Saved data entries:

****

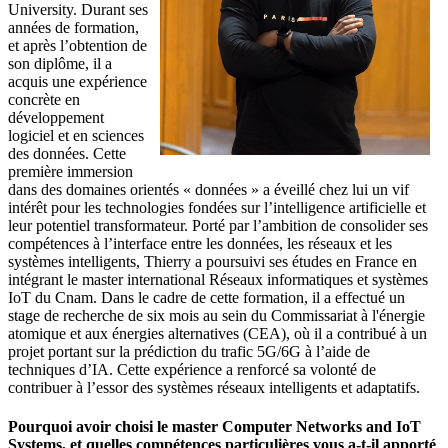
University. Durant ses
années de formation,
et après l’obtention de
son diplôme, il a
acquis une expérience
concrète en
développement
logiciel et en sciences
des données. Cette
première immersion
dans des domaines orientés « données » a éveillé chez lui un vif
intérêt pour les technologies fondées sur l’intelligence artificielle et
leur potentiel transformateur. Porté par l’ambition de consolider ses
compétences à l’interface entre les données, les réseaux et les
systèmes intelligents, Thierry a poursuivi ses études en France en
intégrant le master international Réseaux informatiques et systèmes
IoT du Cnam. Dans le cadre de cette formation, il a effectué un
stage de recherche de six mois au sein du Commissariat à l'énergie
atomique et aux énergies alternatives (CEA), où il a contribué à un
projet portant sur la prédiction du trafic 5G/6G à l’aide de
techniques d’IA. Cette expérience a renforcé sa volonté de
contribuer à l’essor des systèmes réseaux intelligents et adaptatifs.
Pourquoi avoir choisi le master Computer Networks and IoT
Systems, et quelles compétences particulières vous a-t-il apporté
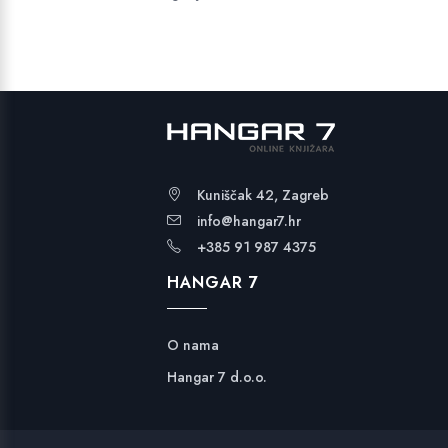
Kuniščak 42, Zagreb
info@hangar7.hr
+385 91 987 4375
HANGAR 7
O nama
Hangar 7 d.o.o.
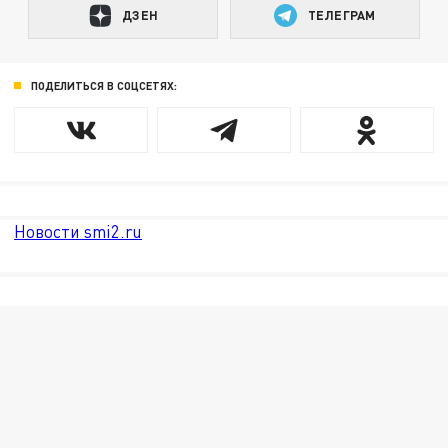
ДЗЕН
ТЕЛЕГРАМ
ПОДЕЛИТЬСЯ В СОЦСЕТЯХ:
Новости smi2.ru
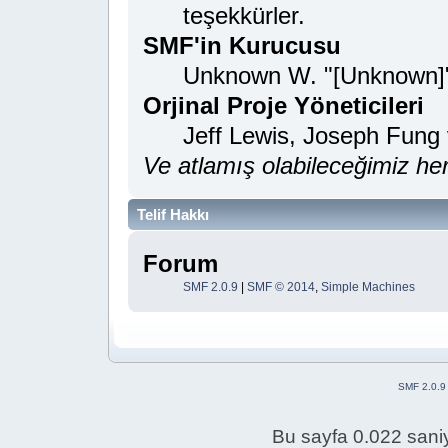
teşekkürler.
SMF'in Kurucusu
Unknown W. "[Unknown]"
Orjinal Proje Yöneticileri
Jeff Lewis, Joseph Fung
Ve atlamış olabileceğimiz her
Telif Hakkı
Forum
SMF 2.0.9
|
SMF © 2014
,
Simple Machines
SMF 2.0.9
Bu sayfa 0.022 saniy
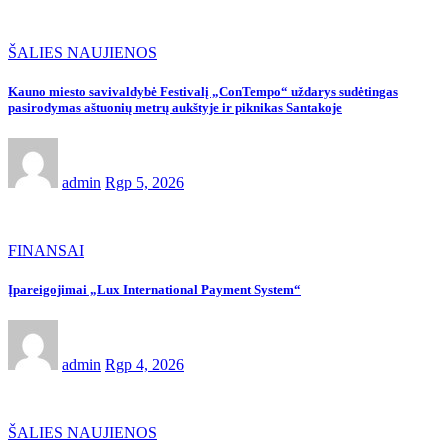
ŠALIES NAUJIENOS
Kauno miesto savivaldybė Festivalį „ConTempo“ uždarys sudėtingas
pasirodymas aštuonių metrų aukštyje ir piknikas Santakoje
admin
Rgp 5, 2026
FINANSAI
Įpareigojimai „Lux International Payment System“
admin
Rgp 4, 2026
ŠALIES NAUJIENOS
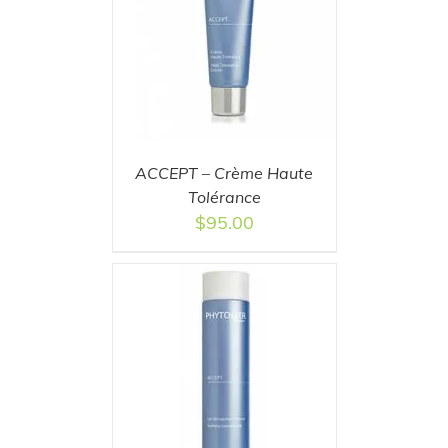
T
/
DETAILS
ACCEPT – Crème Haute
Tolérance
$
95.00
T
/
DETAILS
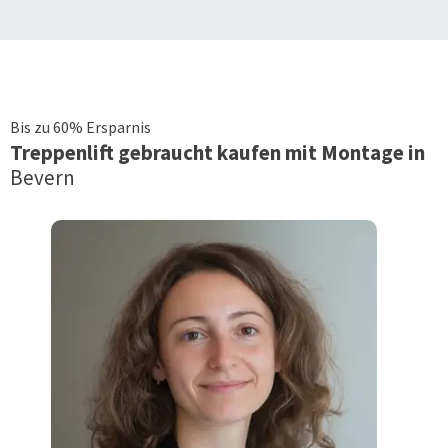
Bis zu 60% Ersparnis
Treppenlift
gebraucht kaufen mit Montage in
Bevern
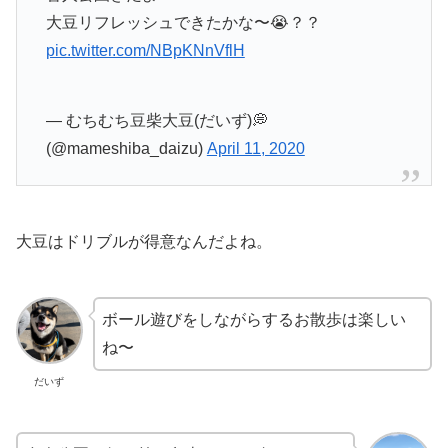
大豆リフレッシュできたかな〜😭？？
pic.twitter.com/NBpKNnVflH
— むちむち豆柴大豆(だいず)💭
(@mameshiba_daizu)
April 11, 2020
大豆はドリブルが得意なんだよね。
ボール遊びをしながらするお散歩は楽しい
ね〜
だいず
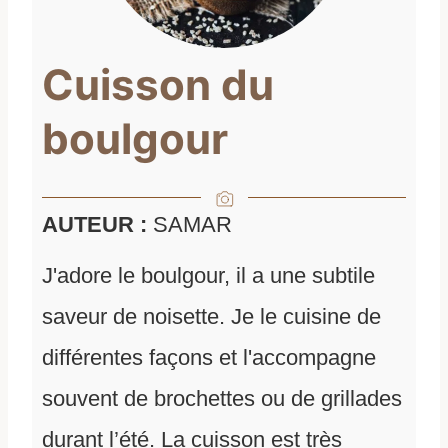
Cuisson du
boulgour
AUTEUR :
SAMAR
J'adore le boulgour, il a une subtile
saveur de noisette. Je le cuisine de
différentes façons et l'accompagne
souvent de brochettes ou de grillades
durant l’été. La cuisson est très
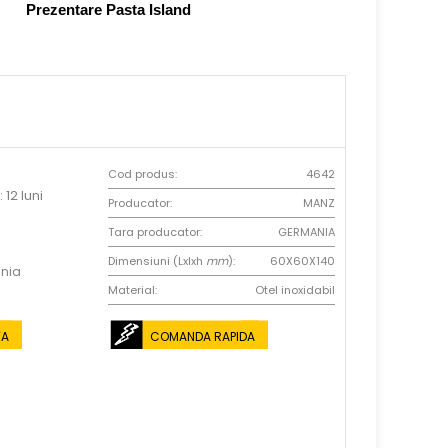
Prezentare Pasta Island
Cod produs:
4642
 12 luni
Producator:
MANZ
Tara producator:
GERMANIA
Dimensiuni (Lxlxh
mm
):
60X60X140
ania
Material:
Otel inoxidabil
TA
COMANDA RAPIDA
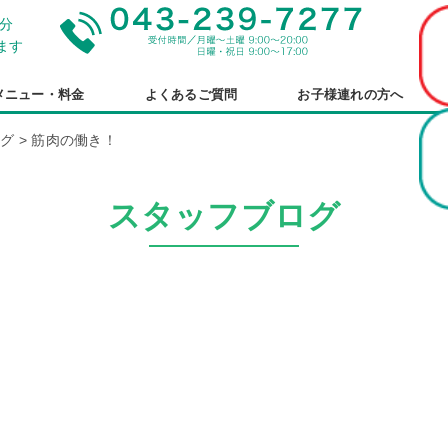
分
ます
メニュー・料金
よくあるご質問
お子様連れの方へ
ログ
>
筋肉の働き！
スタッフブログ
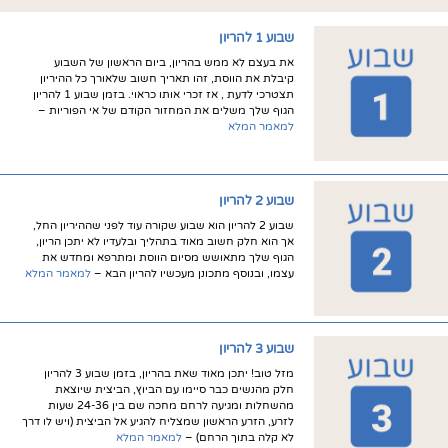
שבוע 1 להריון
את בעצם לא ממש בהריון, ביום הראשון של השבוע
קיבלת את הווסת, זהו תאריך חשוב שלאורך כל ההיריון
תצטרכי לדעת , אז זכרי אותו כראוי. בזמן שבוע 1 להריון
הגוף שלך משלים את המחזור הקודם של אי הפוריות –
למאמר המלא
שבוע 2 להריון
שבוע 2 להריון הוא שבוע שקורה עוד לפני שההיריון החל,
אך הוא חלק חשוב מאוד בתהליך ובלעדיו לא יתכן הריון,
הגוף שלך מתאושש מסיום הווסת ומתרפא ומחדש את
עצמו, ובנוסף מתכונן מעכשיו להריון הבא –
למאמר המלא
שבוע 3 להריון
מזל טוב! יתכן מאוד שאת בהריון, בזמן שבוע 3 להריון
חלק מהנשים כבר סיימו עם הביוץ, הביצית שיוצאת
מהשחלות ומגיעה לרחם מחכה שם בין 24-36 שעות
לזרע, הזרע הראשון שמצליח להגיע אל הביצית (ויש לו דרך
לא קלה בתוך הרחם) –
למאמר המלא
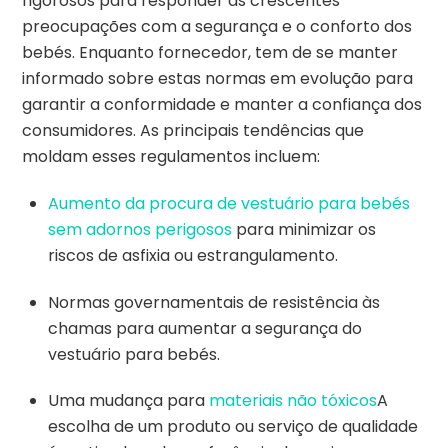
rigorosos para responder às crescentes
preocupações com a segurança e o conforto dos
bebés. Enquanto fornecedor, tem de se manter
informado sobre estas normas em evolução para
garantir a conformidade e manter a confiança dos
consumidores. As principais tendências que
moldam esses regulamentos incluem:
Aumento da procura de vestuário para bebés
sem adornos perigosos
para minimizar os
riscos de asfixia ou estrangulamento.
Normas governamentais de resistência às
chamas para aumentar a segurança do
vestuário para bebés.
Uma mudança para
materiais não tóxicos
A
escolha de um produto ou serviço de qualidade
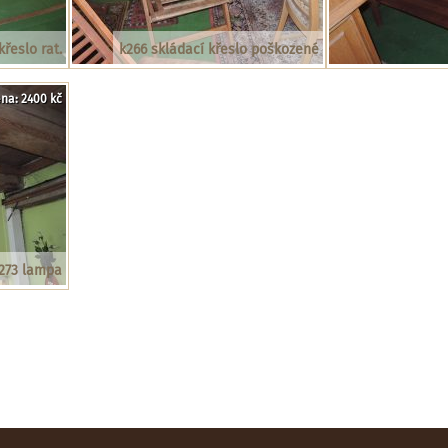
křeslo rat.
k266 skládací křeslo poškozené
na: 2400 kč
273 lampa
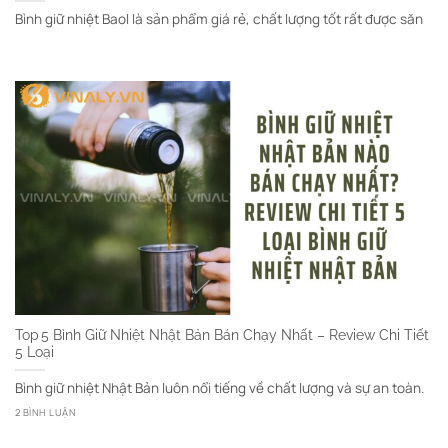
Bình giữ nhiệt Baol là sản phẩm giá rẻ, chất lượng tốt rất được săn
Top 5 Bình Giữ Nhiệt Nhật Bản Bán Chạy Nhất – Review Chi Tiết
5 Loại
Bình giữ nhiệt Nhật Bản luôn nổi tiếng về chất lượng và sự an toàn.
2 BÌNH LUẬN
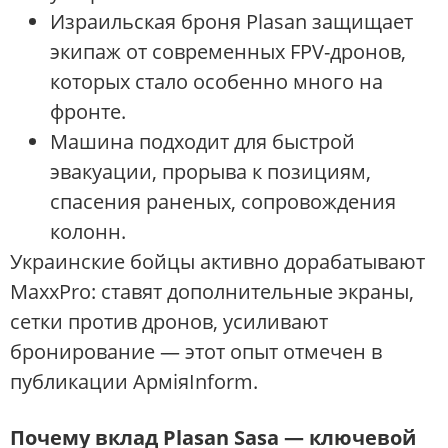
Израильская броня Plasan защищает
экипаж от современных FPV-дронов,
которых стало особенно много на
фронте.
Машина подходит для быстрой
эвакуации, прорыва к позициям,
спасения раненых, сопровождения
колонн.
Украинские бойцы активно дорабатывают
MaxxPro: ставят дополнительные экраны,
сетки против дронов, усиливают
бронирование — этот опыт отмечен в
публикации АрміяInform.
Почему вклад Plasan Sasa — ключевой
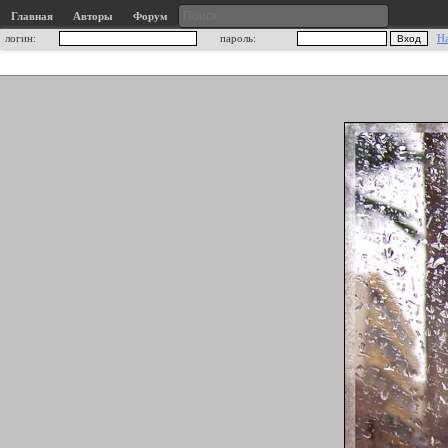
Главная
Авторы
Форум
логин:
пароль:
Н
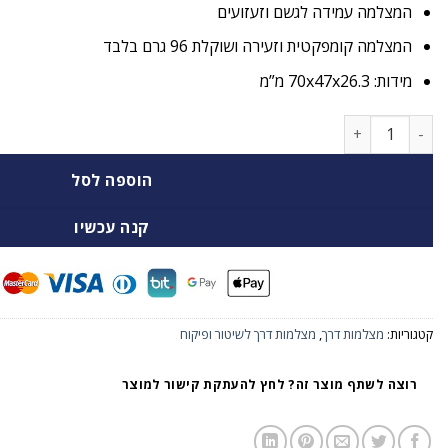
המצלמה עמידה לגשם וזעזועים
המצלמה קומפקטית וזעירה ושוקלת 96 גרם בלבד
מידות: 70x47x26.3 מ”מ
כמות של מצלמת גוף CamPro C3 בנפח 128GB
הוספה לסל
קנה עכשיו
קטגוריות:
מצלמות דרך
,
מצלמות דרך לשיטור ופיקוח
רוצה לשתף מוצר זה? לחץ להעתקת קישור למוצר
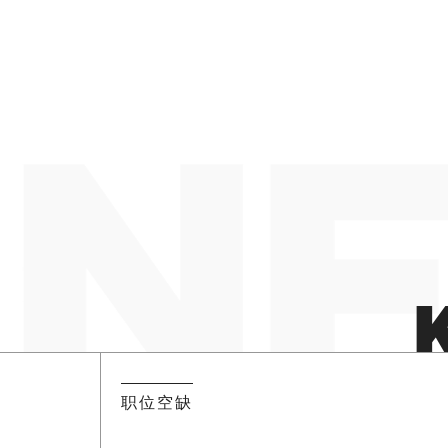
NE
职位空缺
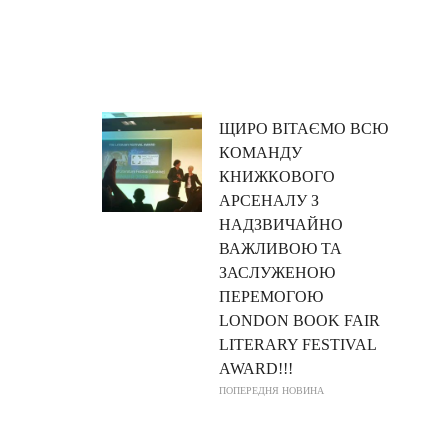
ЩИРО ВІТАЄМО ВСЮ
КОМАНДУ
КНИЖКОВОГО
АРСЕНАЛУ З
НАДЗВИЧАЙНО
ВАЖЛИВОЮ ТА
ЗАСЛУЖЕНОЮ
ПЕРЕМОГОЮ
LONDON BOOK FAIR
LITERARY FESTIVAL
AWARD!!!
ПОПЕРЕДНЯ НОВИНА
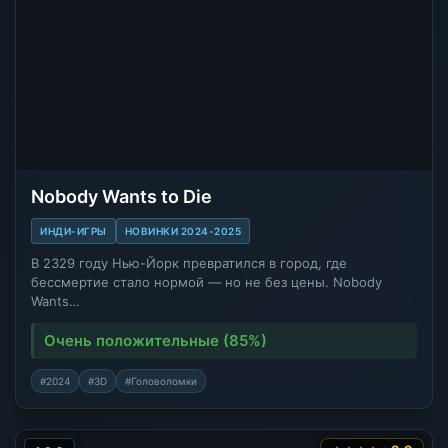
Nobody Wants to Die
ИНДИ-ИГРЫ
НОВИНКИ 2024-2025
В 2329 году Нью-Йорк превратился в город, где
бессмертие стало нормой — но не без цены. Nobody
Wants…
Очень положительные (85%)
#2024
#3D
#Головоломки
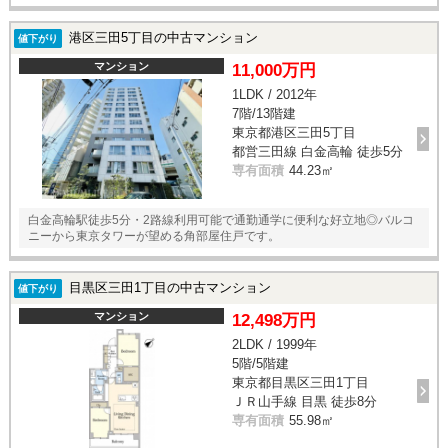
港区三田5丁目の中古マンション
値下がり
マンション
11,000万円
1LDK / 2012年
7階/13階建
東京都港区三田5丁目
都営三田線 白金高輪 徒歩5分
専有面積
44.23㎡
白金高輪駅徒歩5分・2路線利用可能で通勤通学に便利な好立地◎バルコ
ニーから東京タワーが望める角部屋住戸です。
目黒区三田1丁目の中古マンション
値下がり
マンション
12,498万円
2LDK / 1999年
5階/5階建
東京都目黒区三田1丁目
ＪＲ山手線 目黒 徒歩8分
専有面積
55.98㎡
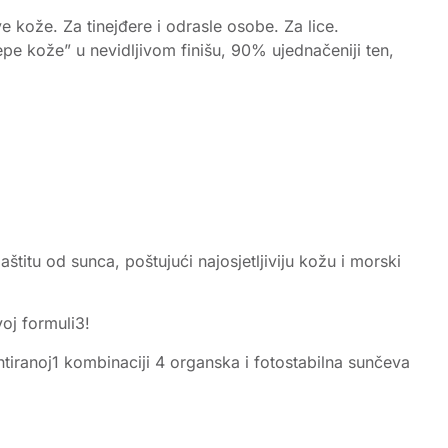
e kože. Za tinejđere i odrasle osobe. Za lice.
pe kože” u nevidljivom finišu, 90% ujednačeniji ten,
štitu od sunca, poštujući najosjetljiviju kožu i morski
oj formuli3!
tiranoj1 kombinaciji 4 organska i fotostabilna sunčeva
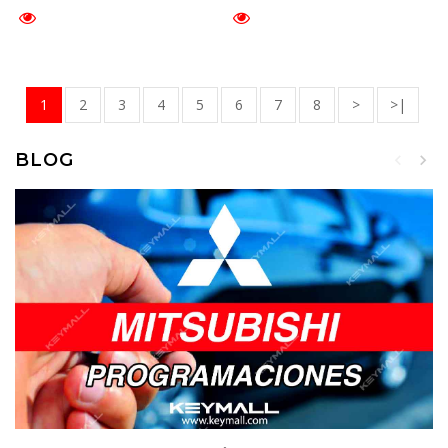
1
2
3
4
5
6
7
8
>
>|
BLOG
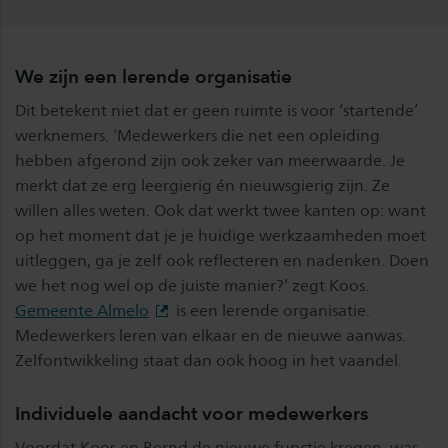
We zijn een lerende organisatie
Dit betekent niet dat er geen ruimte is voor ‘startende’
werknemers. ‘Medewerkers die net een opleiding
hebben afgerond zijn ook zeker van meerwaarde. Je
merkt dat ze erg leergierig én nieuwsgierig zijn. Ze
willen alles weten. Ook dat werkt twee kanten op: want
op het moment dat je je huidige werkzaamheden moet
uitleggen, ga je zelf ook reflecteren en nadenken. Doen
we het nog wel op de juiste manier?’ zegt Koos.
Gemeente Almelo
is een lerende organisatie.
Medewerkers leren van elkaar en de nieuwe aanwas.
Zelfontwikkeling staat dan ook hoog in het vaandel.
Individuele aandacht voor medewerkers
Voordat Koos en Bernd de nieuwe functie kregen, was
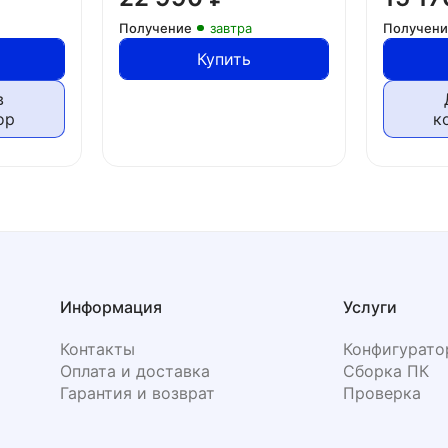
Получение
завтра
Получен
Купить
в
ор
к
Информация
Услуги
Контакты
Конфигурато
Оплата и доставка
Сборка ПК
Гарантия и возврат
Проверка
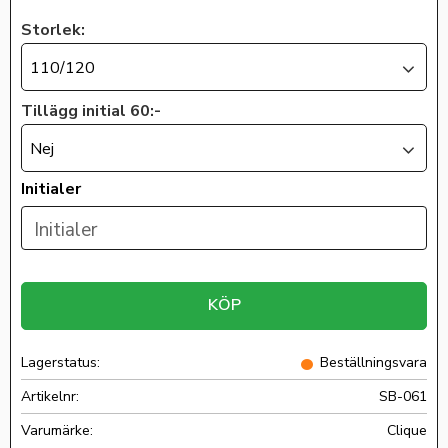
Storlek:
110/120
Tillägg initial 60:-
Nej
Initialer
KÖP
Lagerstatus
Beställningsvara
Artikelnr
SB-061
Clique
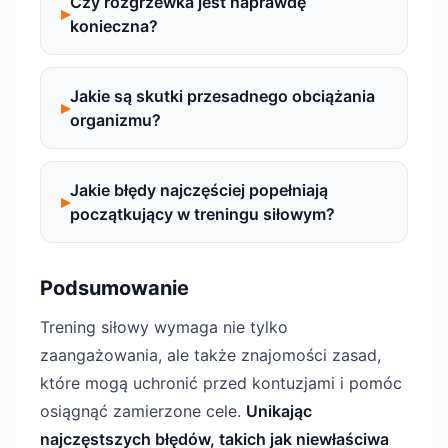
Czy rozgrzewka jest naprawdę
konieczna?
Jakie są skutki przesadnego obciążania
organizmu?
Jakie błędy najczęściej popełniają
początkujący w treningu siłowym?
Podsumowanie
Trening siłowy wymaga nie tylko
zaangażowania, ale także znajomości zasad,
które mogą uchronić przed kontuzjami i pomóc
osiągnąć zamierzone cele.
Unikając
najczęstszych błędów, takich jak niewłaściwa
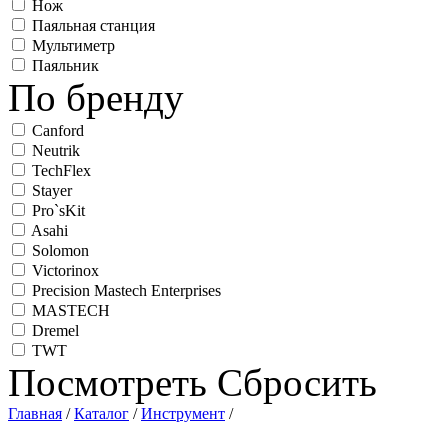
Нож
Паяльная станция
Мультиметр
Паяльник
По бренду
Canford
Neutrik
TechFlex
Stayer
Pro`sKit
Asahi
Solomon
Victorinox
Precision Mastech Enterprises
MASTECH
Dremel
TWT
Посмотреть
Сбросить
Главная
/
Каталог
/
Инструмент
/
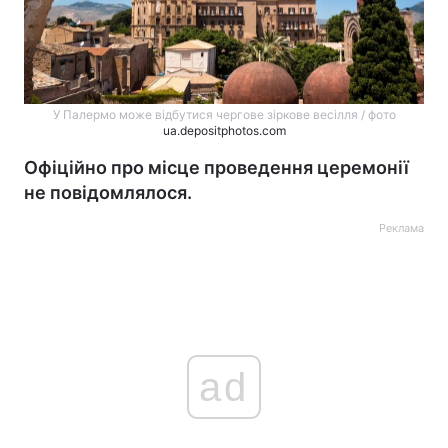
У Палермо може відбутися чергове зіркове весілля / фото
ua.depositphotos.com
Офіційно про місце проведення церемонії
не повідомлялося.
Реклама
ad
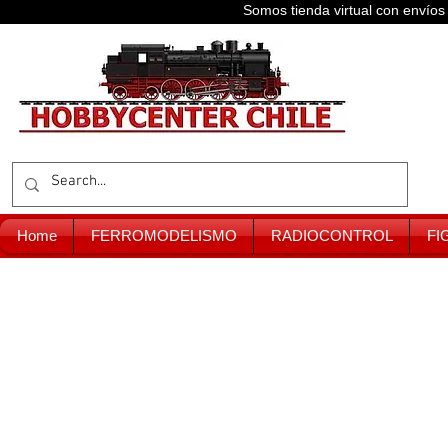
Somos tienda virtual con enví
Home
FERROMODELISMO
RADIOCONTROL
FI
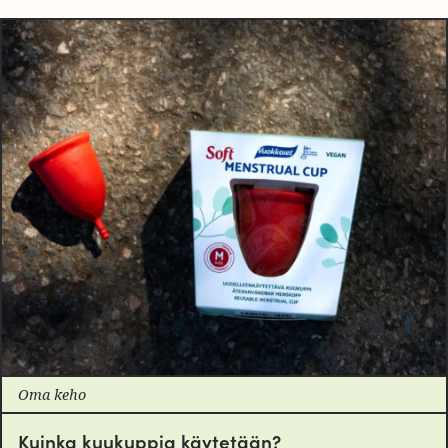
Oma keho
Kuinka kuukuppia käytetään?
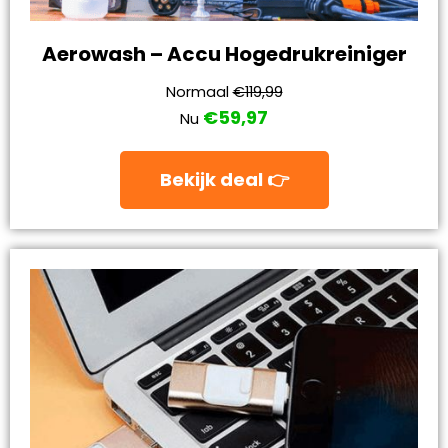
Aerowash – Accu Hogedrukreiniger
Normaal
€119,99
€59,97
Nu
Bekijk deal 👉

****

In the entries above, tally the lines containing the word "הביצית" and return only the tally.

2